What is being asked:
Across the data below, in how many lines does the word "ddechrau" appear? Give only the number.

(Given information)

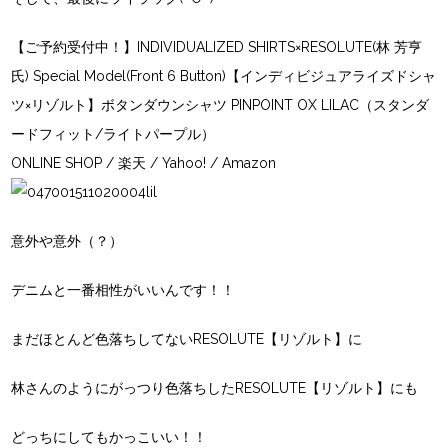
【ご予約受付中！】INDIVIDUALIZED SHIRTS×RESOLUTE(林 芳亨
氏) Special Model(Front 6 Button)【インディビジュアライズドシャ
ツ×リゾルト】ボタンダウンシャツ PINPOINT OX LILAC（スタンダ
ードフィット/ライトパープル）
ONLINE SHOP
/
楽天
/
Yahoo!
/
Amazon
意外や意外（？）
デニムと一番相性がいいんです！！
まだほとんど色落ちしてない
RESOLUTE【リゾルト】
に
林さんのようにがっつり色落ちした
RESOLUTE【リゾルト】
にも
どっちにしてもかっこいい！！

(End Given information)
(Given information)

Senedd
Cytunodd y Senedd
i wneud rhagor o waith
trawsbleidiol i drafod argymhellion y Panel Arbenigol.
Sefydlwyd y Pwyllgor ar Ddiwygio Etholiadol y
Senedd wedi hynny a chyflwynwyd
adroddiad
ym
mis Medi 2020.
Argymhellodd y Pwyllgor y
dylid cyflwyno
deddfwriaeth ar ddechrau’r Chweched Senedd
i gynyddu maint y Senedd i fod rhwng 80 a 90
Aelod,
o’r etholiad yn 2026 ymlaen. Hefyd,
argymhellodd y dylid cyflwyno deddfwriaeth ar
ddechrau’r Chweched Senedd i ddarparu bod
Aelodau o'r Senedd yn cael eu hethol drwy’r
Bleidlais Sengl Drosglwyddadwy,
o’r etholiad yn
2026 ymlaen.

(End Given information)

Response for this exercise:
2